La stragrande maggioranza degli intervistati (il 92 per cento) ritiene assolutamente necessaria un’etichetta «trasparente» in cui sia indicato chiaramente il luogo di origine della componente agricola contenuta negli alimenti.
La quasi totalità degli italiani (nove su dieci) vuole massima sicurezza alimentare e chiede misure efficaci per reprimere sofisticazioni e adulterazioni dei prodotti. La sicurezza è, quindi, al primo posto nelle scelte alimentari. Una tendenza -avverte la Cia- che è stata rafforzata anche dagli ultimi «scandali» e in particolare dalle vicende che hanno riguardato i sequestri di prodotti «pericolosi» per la salute.
Il 78 per cento nutre molta fiducia per i controlli alimentari da parte delle autorità preposte (Nas, Carabinieri delle Politiche agricole, Guardia di Finanza e Guardia forestale). Controlli che -viene sottolineato nell’inchiesta- funzionano, ma che vanno resi ancora più stringenti e, pertanto, va mantenuta molto alta la vigilanza, proprio per garantire al massimo i consumatori e tutelare, nello stesso tempo, gli agricoltori italiani che producono qualità.

Il 65 per cento trova, inoltre, positiva la Politica agricola Ue (Pac). Chiede, tuttavia, che vengano operate alcune correzioni, in modo da sostenere di più le produzioni mediterranee (come quella italiana) che «soffrono» -viene rimarcato- dello «strapotere» di quelle nordiche e continentali.
Dalla ricerca della Cia, comunque, emerge con forza che per gli italiani si deve puntare su due grandi priorità in materia di politica agricola: i prodotti (8 su dieci) devono essere di qualità, sani e non pericolosi; agli agricoltori (7 su dieci) vanno assicurati prezzi ragionevoli per poter continuare a produrre.
Sulla decisiva sfida della tutela e della valorizzazione dell'ambiente il 63 degli italiani ritengono che l'agricoltura non sia una delle principali cause del cambiamento climatico. L'83 per cento è, però, dell’opinione che agli agricoltori vadano destinati sostegni, sia europei che nazionali, per poter cambiare il loro modo di produrre e fornire un migliore contributo per migliorare il clima. Modificare l'approccio a produrre è, infatti, considerato necessario dal 68 per cento degli italiani, anche se questo si può tradurre in una diminuzione della competitività dell'agricoltura.

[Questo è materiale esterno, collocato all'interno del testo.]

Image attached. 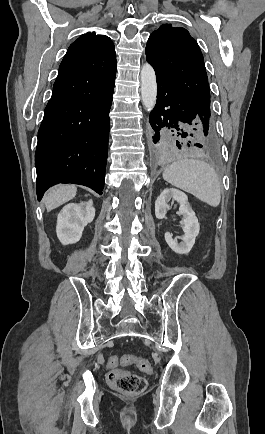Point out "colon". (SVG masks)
Returning <instances> with one entry per match:
<instances>
[{
    "label": "colon",
    "mask_w": 265,
    "mask_h": 434,
    "mask_svg": "<svg viewBox=\"0 0 265 434\" xmlns=\"http://www.w3.org/2000/svg\"><path fill=\"white\" fill-rule=\"evenodd\" d=\"M120 364H135L141 371L150 374L153 372L150 362L132 355L113 356L107 361V367L110 371L106 375V380L111 388L125 393L144 392L147 387L146 380L137 374L117 368Z\"/></svg>",
    "instance_id": "obj_1"
}]
</instances>
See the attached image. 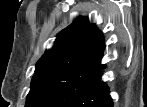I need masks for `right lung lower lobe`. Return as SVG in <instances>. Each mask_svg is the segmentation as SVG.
Segmentation results:
<instances>
[{
    "mask_svg": "<svg viewBox=\"0 0 147 107\" xmlns=\"http://www.w3.org/2000/svg\"><path fill=\"white\" fill-rule=\"evenodd\" d=\"M101 76L102 71L67 107H113L110 90Z\"/></svg>",
    "mask_w": 147,
    "mask_h": 107,
    "instance_id": "obj_1",
    "label": "right lung lower lobe"
}]
</instances>
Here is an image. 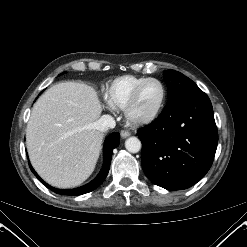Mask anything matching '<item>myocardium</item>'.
<instances>
[{
    "label": "myocardium",
    "instance_id": "obj_1",
    "mask_svg": "<svg viewBox=\"0 0 247 247\" xmlns=\"http://www.w3.org/2000/svg\"><path fill=\"white\" fill-rule=\"evenodd\" d=\"M150 82H156V83H158L161 86V89H162V97H161L160 103H159L157 109L151 115H149V116H147L145 118H140V119L134 118L131 115V108L134 105V103L136 102V100H137V98L139 96V93L142 90V88L146 84H148ZM166 100H167V89H166L165 84L160 79L150 77V78L145 79L141 83H139L133 89V91L131 92L130 96L128 97V99H127V101H126V103H125V105L123 107V113H124L126 119L130 123H132L134 125H146V124H150V123H152L153 121H155L159 117V115L161 114V112L164 109Z\"/></svg>",
    "mask_w": 247,
    "mask_h": 247
}]
</instances>
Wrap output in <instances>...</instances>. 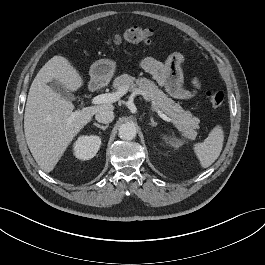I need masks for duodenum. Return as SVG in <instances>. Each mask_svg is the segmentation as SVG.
<instances>
[{
    "mask_svg": "<svg viewBox=\"0 0 265 265\" xmlns=\"http://www.w3.org/2000/svg\"><path fill=\"white\" fill-rule=\"evenodd\" d=\"M97 89V84L96 83H92L90 86V90L91 91H95Z\"/></svg>",
    "mask_w": 265,
    "mask_h": 265,
    "instance_id": "1",
    "label": "duodenum"
}]
</instances>
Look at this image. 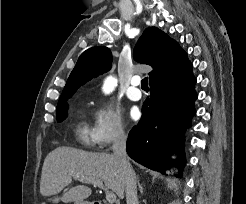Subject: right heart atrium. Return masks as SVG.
Here are the masks:
<instances>
[{
    "instance_id": "right-heart-atrium-1",
    "label": "right heart atrium",
    "mask_w": 246,
    "mask_h": 204,
    "mask_svg": "<svg viewBox=\"0 0 246 204\" xmlns=\"http://www.w3.org/2000/svg\"><path fill=\"white\" fill-rule=\"evenodd\" d=\"M92 139L106 148L126 138L127 128L118 108L110 101H100L93 111Z\"/></svg>"
}]
</instances>
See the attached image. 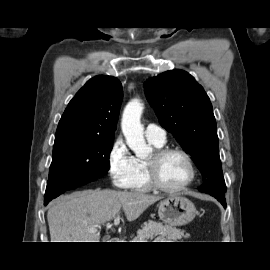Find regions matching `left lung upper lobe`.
<instances>
[{"instance_id":"left-lung-upper-lobe-1","label":"left lung upper lobe","mask_w":270,"mask_h":270,"mask_svg":"<svg viewBox=\"0 0 270 270\" xmlns=\"http://www.w3.org/2000/svg\"><path fill=\"white\" fill-rule=\"evenodd\" d=\"M144 87L159 123L192 155L203 177L222 176L216 121L203 87L179 69L148 79Z\"/></svg>"}]
</instances>
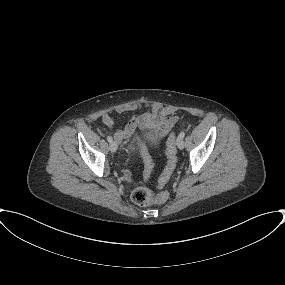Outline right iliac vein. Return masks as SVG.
I'll list each match as a JSON object with an SVG mask.
<instances>
[{"label":"right iliac vein","mask_w":285,"mask_h":285,"mask_svg":"<svg viewBox=\"0 0 285 285\" xmlns=\"http://www.w3.org/2000/svg\"><path fill=\"white\" fill-rule=\"evenodd\" d=\"M109 149L111 152H116L118 149V145L116 142L112 141L109 145Z\"/></svg>","instance_id":"right-iliac-vein-1"}]
</instances>
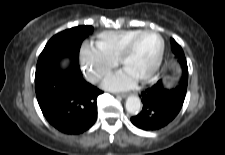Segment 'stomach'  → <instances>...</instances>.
Here are the masks:
<instances>
[{
	"mask_svg": "<svg viewBox=\"0 0 225 155\" xmlns=\"http://www.w3.org/2000/svg\"><path fill=\"white\" fill-rule=\"evenodd\" d=\"M164 84L168 88H171V87L175 86V84H176L175 76L171 75V74H165L164 75Z\"/></svg>",
	"mask_w": 225,
	"mask_h": 155,
	"instance_id": "stomach-1",
	"label": "stomach"
}]
</instances>
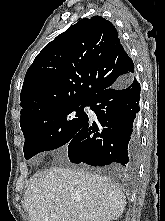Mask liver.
<instances>
[{
  "instance_id": "6515ba94",
  "label": "liver",
  "mask_w": 165,
  "mask_h": 221,
  "mask_svg": "<svg viewBox=\"0 0 165 221\" xmlns=\"http://www.w3.org/2000/svg\"><path fill=\"white\" fill-rule=\"evenodd\" d=\"M23 204L30 221H112L123 214L126 198L107 177L51 168L34 176Z\"/></svg>"
}]
</instances>
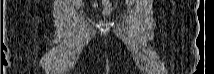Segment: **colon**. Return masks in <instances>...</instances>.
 <instances>
[{"label":"colon","mask_w":214,"mask_h":74,"mask_svg":"<svg viewBox=\"0 0 214 74\" xmlns=\"http://www.w3.org/2000/svg\"><path fill=\"white\" fill-rule=\"evenodd\" d=\"M102 3V14L103 15H108L111 13L112 11V5H111V2L108 1V0H104V1H101Z\"/></svg>","instance_id":"colon-1"}]
</instances>
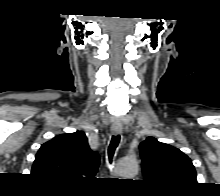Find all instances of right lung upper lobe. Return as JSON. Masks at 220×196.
Instances as JSON below:
<instances>
[{"label": "right lung upper lobe", "instance_id": "cb5924a9", "mask_svg": "<svg viewBox=\"0 0 220 196\" xmlns=\"http://www.w3.org/2000/svg\"><path fill=\"white\" fill-rule=\"evenodd\" d=\"M99 156L82 131L61 134L44 143L37 152L31 174L43 182L72 188L92 178Z\"/></svg>", "mask_w": 220, "mask_h": 196}]
</instances>
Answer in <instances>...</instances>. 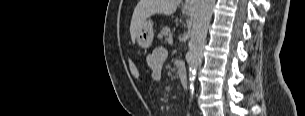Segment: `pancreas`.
<instances>
[{"instance_id": "pancreas-1", "label": "pancreas", "mask_w": 305, "mask_h": 116, "mask_svg": "<svg viewBox=\"0 0 305 116\" xmlns=\"http://www.w3.org/2000/svg\"><path fill=\"white\" fill-rule=\"evenodd\" d=\"M172 33L169 27H163L158 34V39L168 41L169 37H171Z\"/></svg>"}]
</instances>
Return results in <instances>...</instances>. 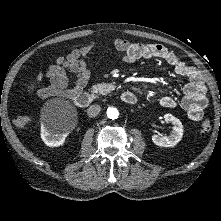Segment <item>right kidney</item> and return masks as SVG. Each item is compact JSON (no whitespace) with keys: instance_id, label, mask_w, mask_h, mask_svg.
I'll list each match as a JSON object with an SVG mask.
<instances>
[{"instance_id":"1","label":"right kidney","mask_w":221,"mask_h":221,"mask_svg":"<svg viewBox=\"0 0 221 221\" xmlns=\"http://www.w3.org/2000/svg\"><path fill=\"white\" fill-rule=\"evenodd\" d=\"M67 135V131L55 134L53 128L49 124H44L41 127V138L49 147H58L63 145Z\"/></svg>"}]
</instances>
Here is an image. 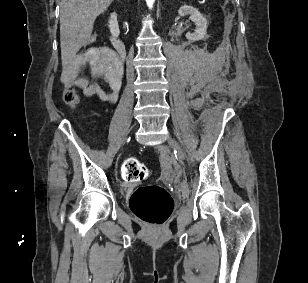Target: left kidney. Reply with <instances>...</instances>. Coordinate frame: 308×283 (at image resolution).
<instances>
[{
    "instance_id": "left-kidney-1",
    "label": "left kidney",
    "mask_w": 308,
    "mask_h": 283,
    "mask_svg": "<svg viewBox=\"0 0 308 283\" xmlns=\"http://www.w3.org/2000/svg\"><path fill=\"white\" fill-rule=\"evenodd\" d=\"M180 16L190 15V19L195 23L194 33H187L186 38L190 41H198L205 37L207 30L206 18L194 7L184 5L178 10Z\"/></svg>"
}]
</instances>
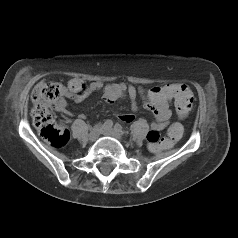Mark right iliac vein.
Here are the masks:
<instances>
[{
    "mask_svg": "<svg viewBox=\"0 0 238 238\" xmlns=\"http://www.w3.org/2000/svg\"><path fill=\"white\" fill-rule=\"evenodd\" d=\"M101 132H102L101 125L94 126V128L91 130V132L88 135L89 141H95L100 136Z\"/></svg>",
    "mask_w": 238,
    "mask_h": 238,
    "instance_id": "right-iliac-vein-1",
    "label": "right iliac vein"
}]
</instances>
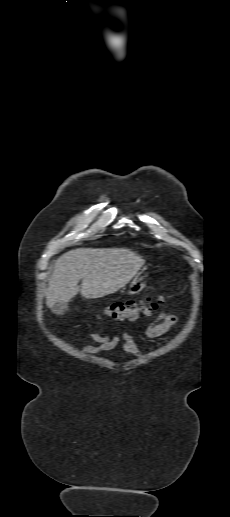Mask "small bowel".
I'll list each match as a JSON object with an SVG mask.
<instances>
[{"instance_id": "c3829d8e", "label": "small bowel", "mask_w": 230, "mask_h": 517, "mask_svg": "<svg viewBox=\"0 0 230 517\" xmlns=\"http://www.w3.org/2000/svg\"><path fill=\"white\" fill-rule=\"evenodd\" d=\"M177 322L178 317L175 314L170 312L161 313L156 320L148 324L145 329V334L149 338L160 337L166 334ZM87 337L98 343V346L86 345L83 347L84 353L109 351L117 347L119 343L122 342L123 349L127 355L137 357L140 354L133 337L128 333L115 336H101L96 333H90Z\"/></svg>"}]
</instances>
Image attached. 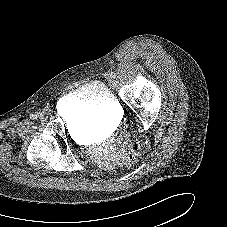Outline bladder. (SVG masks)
Here are the masks:
<instances>
[{
	"instance_id": "1",
	"label": "bladder",
	"mask_w": 227,
	"mask_h": 227,
	"mask_svg": "<svg viewBox=\"0 0 227 227\" xmlns=\"http://www.w3.org/2000/svg\"><path fill=\"white\" fill-rule=\"evenodd\" d=\"M59 107L63 112L75 110V122L80 129L95 131L111 126L121 111L118 101L101 81L89 82L66 94Z\"/></svg>"
}]
</instances>
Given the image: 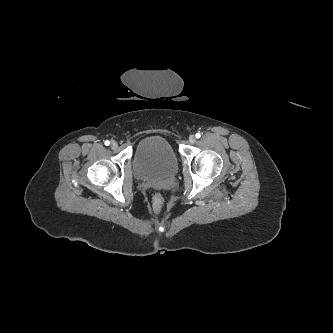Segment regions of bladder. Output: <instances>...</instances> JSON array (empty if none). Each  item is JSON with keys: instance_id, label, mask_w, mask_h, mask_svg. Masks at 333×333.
<instances>
[{"instance_id": "obj_1", "label": "bladder", "mask_w": 333, "mask_h": 333, "mask_svg": "<svg viewBox=\"0 0 333 333\" xmlns=\"http://www.w3.org/2000/svg\"><path fill=\"white\" fill-rule=\"evenodd\" d=\"M133 170L141 180L171 178L178 172V159L167 139L151 135L136 145Z\"/></svg>"}]
</instances>
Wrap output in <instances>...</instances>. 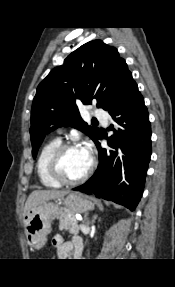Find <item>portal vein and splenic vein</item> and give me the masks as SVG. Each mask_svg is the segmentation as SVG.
Returning a JSON list of instances; mask_svg holds the SVG:
<instances>
[{"instance_id": "18ae733b", "label": "portal vein and splenic vein", "mask_w": 175, "mask_h": 287, "mask_svg": "<svg viewBox=\"0 0 175 287\" xmlns=\"http://www.w3.org/2000/svg\"><path fill=\"white\" fill-rule=\"evenodd\" d=\"M76 220L81 221V220H82V218H81V217H79V216H77V217H76Z\"/></svg>"}]
</instances>
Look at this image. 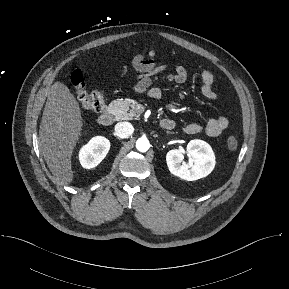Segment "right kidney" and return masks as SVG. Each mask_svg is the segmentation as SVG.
Listing matches in <instances>:
<instances>
[{"label":"right kidney","mask_w":289,"mask_h":289,"mask_svg":"<svg viewBox=\"0 0 289 289\" xmlns=\"http://www.w3.org/2000/svg\"><path fill=\"white\" fill-rule=\"evenodd\" d=\"M110 142L102 136L93 137L79 152V161L83 168L96 167L107 155Z\"/></svg>","instance_id":"right-kidney-1"}]
</instances>
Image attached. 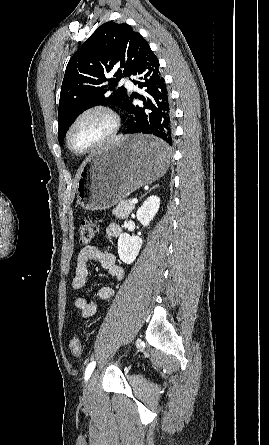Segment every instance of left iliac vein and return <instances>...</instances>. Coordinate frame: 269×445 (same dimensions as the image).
<instances>
[{"label": "left iliac vein", "mask_w": 269, "mask_h": 445, "mask_svg": "<svg viewBox=\"0 0 269 445\" xmlns=\"http://www.w3.org/2000/svg\"><path fill=\"white\" fill-rule=\"evenodd\" d=\"M98 376V371H95L84 387V398L85 400H90L94 397L95 394V384Z\"/></svg>", "instance_id": "left-iliac-vein-1"}]
</instances>
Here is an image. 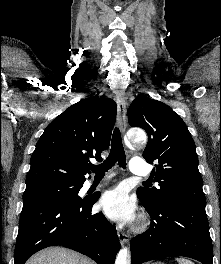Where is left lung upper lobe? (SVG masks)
Instances as JSON below:
<instances>
[{
	"label": "left lung upper lobe",
	"instance_id": "left-lung-upper-lobe-1",
	"mask_svg": "<svg viewBox=\"0 0 221 264\" xmlns=\"http://www.w3.org/2000/svg\"><path fill=\"white\" fill-rule=\"evenodd\" d=\"M128 121L147 132L143 157L155 164L151 177L159 183V188L137 189L141 203L154 206L172 200L206 205L195 143L181 117L168 105L143 96L131 103Z\"/></svg>",
	"mask_w": 221,
	"mask_h": 264
}]
</instances>
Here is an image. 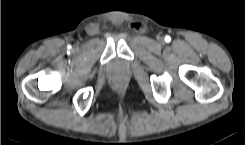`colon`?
I'll return each instance as SVG.
<instances>
[{
	"label": "colon",
	"instance_id": "obj_1",
	"mask_svg": "<svg viewBox=\"0 0 245 145\" xmlns=\"http://www.w3.org/2000/svg\"><path fill=\"white\" fill-rule=\"evenodd\" d=\"M115 87H116V88H120V87H121V83H120V82H116V83H115Z\"/></svg>",
	"mask_w": 245,
	"mask_h": 145
}]
</instances>
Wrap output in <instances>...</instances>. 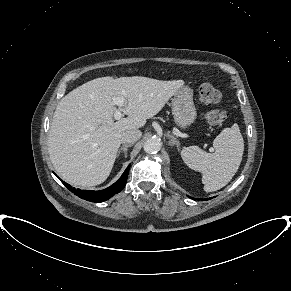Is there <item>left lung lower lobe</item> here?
<instances>
[{
  "mask_svg": "<svg viewBox=\"0 0 291 291\" xmlns=\"http://www.w3.org/2000/svg\"><path fill=\"white\" fill-rule=\"evenodd\" d=\"M191 198V197H190ZM193 200H196V198H192ZM211 199V198H210ZM205 200H208V199H205Z\"/></svg>",
  "mask_w": 291,
  "mask_h": 291,
  "instance_id": "1",
  "label": "left lung lower lobe"
}]
</instances>
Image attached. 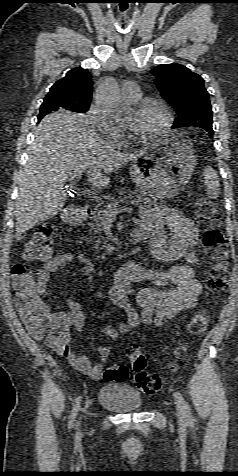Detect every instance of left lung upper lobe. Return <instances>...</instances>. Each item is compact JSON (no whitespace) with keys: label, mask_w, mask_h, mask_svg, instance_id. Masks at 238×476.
Returning a JSON list of instances; mask_svg holds the SVG:
<instances>
[{"label":"left lung upper lobe","mask_w":238,"mask_h":476,"mask_svg":"<svg viewBox=\"0 0 238 476\" xmlns=\"http://www.w3.org/2000/svg\"><path fill=\"white\" fill-rule=\"evenodd\" d=\"M161 96L178 117L172 128H212V109L203 78L181 64H161L151 70Z\"/></svg>","instance_id":"1"}]
</instances>
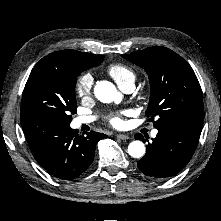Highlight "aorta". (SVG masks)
<instances>
[{
	"instance_id": "1",
	"label": "aorta",
	"mask_w": 221,
	"mask_h": 221,
	"mask_svg": "<svg viewBox=\"0 0 221 221\" xmlns=\"http://www.w3.org/2000/svg\"><path fill=\"white\" fill-rule=\"evenodd\" d=\"M94 94L96 98L103 103H111L119 98V92L109 81L97 82L94 88ZM145 151V145L139 140L132 141L128 146V153L133 158L143 157Z\"/></svg>"
}]
</instances>
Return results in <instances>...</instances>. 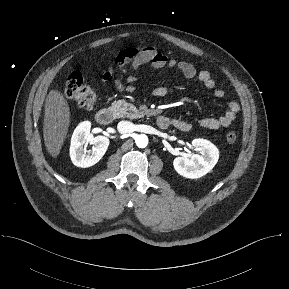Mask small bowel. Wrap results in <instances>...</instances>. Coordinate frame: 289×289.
Segmentation results:
<instances>
[{
    "instance_id": "1",
    "label": "small bowel",
    "mask_w": 289,
    "mask_h": 289,
    "mask_svg": "<svg viewBox=\"0 0 289 289\" xmlns=\"http://www.w3.org/2000/svg\"><path fill=\"white\" fill-rule=\"evenodd\" d=\"M128 65L132 66L134 69H143L145 67L153 69L176 68L184 77L188 79H198L206 89L212 90L215 98L220 99L225 96V92L216 87V82L209 71H198L193 64L186 61L172 59L163 53H159L154 47H129L119 51L111 61L109 67L103 73L102 81H109L113 76L114 67L117 66L122 72L114 82L117 91H125L128 93L133 92L135 89L133 83L136 81V77L128 76L126 78L127 84H125L123 80L125 69ZM166 94L167 88L164 86L156 87L153 90V95L156 97H164ZM239 110V103L232 101L229 103L224 114L219 117L200 119L198 125L209 130H218L220 128L228 127L235 120ZM171 124L180 131H189L191 129V124L181 119H172Z\"/></svg>"
}]
</instances>
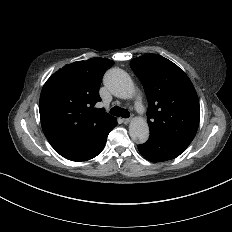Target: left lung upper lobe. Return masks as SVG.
Masks as SVG:
<instances>
[{
  "instance_id": "1",
  "label": "left lung upper lobe",
  "mask_w": 232,
  "mask_h": 232,
  "mask_svg": "<svg viewBox=\"0 0 232 232\" xmlns=\"http://www.w3.org/2000/svg\"><path fill=\"white\" fill-rule=\"evenodd\" d=\"M130 66L148 99L150 134L187 148L200 120L199 99L188 76L176 64L157 54L133 59Z\"/></svg>"
}]
</instances>
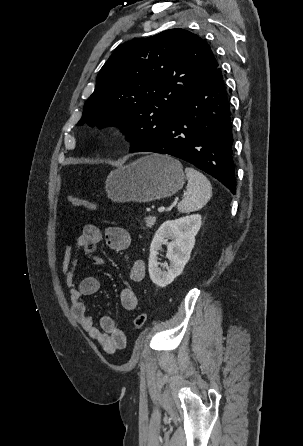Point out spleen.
Instances as JSON below:
<instances>
[{
  "label": "spleen",
  "instance_id": "spleen-1",
  "mask_svg": "<svg viewBox=\"0 0 303 446\" xmlns=\"http://www.w3.org/2000/svg\"><path fill=\"white\" fill-rule=\"evenodd\" d=\"M185 173L188 184L184 199L178 204L177 209L181 213H190L201 209L212 196L210 181L199 171L192 167H186Z\"/></svg>",
  "mask_w": 303,
  "mask_h": 446
}]
</instances>
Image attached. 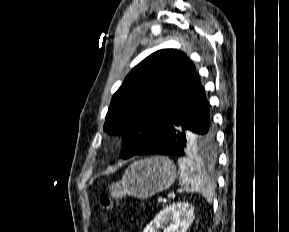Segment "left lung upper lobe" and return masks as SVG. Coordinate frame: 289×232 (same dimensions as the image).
<instances>
[{"label":"left lung upper lobe","instance_id":"5c2ea615","mask_svg":"<svg viewBox=\"0 0 289 232\" xmlns=\"http://www.w3.org/2000/svg\"><path fill=\"white\" fill-rule=\"evenodd\" d=\"M198 81L194 65L181 51L159 50L140 62L112 97L104 124L105 131L123 135L120 158L146 146Z\"/></svg>","mask_w":289,"mask_h":232}]
</instances>
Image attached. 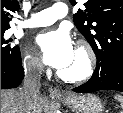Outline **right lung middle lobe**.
Wrapping results in <instances>:
<instances>
[{
	"instance_id": "right-lung-middle-lobe-1",
	"label": "right lung middle lobe",
	"mask_w": 123,
	"mask_h": 113,
	"mask_svg": "<svg viewBox=\"0 0 123 113\" xmlns=\"http://www.w3.org/2000/svg\"><path fill=\"white\" fill-rule=\"evenodd\" d=\"M9 28L1 29V61L15 63L21 60L18 46L11 44L12 39L5 36V31Z\"/></svg>"
}]
</instances>
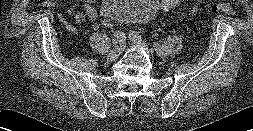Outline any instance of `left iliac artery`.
<instances>
[{
	"label": "left iliac artery",
	"instance_id": "44dca946",
	"mask_svg": "<svg viewBox=\"0 0 253 131\" xmlns=\"http://www.w3.org/2000/svg\"><path fill=\"white\" fill-rule=\"evenodd\" d=\"M129 36H132L134 38H142L141 34H139L136 31H131L129 33ZM152 44H153V47L155 48V50H157V52L162 53V47L158 42L153 41Z\"/></svg>",
	"mask_w": 253,
	"mask_h": 131
}]
</instances>
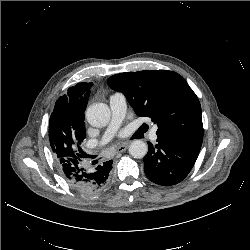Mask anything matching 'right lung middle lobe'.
Returning a JSON list of instances; mask_svg holds the SVG:
<instances>
[{
    "label": "right lung middle lobe",
    "mask_w": 250,
    "mask_h": 250,
    "mask_svg": "<svg viewBox=\"0 0 250 250\" xmlns=\"http://www.w3.org/2000/svg\"><path fill=\"white\" fill-rule=\"evenodd\" d=\"M85 135V128L76 132L73 136L66 135L55 129H49V141L55 159L57 161L81 159L80 144L84 140Z\"/></svg>",
    "instance_id": "right-lung-middle-lobe-1"
}]
</instances>
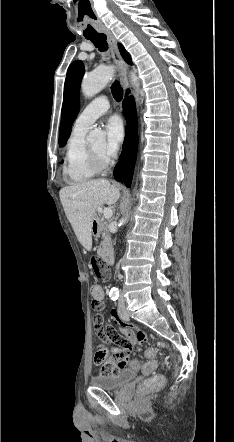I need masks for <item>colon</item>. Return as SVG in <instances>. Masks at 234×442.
<instances>
[{
  "instance_id": "obj_1",
  "label": "colon",
  "mask_w": 234,
  "mask_h": 442,
  "mask_svg": "<svg viewBox=\"0 0 234 442\" xmlns=\"http://www.w3.org/2000/svg\"><path fill=\"white\" fill-rule=\"evenodd\" d=\"M91 266L94 274L99 279L103 281H108L110 279V267L101 257H93L91 259ZM103 299V289L99 285H94L91 289V305L93 309L101 310L103 308ZM97 335L100 337V334L97 333ZM144 354L147 361L142 364L139 360L127 356L129 355V352L120 349L118 346L110 356H107L106 351L100 350L97 352L95 360L102 365L101 372L103 374L119 371L126 366L130 373L141 371L143 374L148 375L155 371L158 366L156 360L157 352L152 346H147V348L144 349ZM140 387L141 389H164L165 379L162 376H154L149 380H141Z\"/></svg>"
}]
</instances>
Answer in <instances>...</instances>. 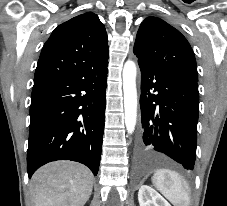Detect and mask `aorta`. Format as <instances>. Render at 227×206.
<instances>
[{
    "mask_svg": "<svg viewBox=\"0 0 227 206\" xmlns=\"http://www.w3.org/2000/svg\"><path fill=\"white\" fill-rule=\"evenodd\" d=\"M137 68L133 61H126L123 68L124 119L128 133H133L137 120Z\"/></svg>",
    "mask_w": 227,
    "mask_h": 206,
    "instance_id": "obj_1",
    "label": "aorta"
}]
</instances>
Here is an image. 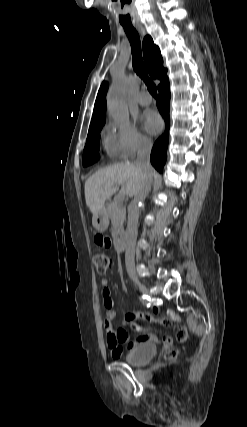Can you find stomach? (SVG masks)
I'll use <instances>...</instances> for the list:
<instances>
[{"instance_id":"1","label":"stomach","mask_w":247,"mask_h":427,"mask_svg":"<svg viewBox=\"0 0 247 427\" xmlns=\"http://www.w3.org/2000/svg\"><path fill=\"white\" fill-rule=\"evenodd\" d=\"M92 224L97 231L103 232L108 228L109 219L105 208L93 216Z\"/></svg>"}]
</instances>
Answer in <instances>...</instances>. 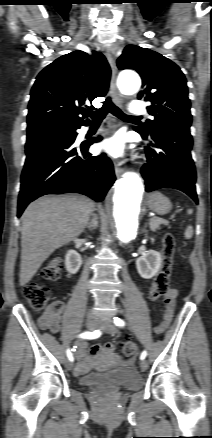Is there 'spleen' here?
Wrapping results in <instances>:
<instances>
[{"mask_svg":"<svg viewBox=\"0 0 212 438\" xmlns=\"http://www.w3.org/2000/svg\"><path fill=\"white\" fill-rule=\"evenodd\" d=\"M184 236H185L186 239H191L192 238V236H193V228H192V226H187V228L185 230V233H184Z\"/></svg>","mask_w":212,"mask_h":438,"instance_id":"3e777b00","label":"spleen"}]
</instances>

Tutto questo, però, non deve essere inteso -sostiene il 76 per cento- come una chiusura all’innovazione. Le aziende agricole devono continuare ad investire in moderne tecnologie che aiutino il progresso delle campagne. Una cosa, comunque, è certa: il 92 per cento degli italiani è contro l’utilizzo degli organismi geneticamente modificati in agricoltura e chiede che in Italia sia fatta una legge chiara che impedisca, una volta per tutte, il biotech nelle campagne. A tal proposito viene chiesto che qualsiasi prodotto importato dall’estero abbia in etichetta l’indicazione se è stato confezionato o coltivato con elementi transgenici.
In questa ottica la ricerca evidenzia che il 54 per cento degli italiani sollecita una crescita delle produzioni biologiche, mentre il 75 per cento chiede un utilizzo sempre più ridotto dei prodotti chimici nel lavoro dei campi.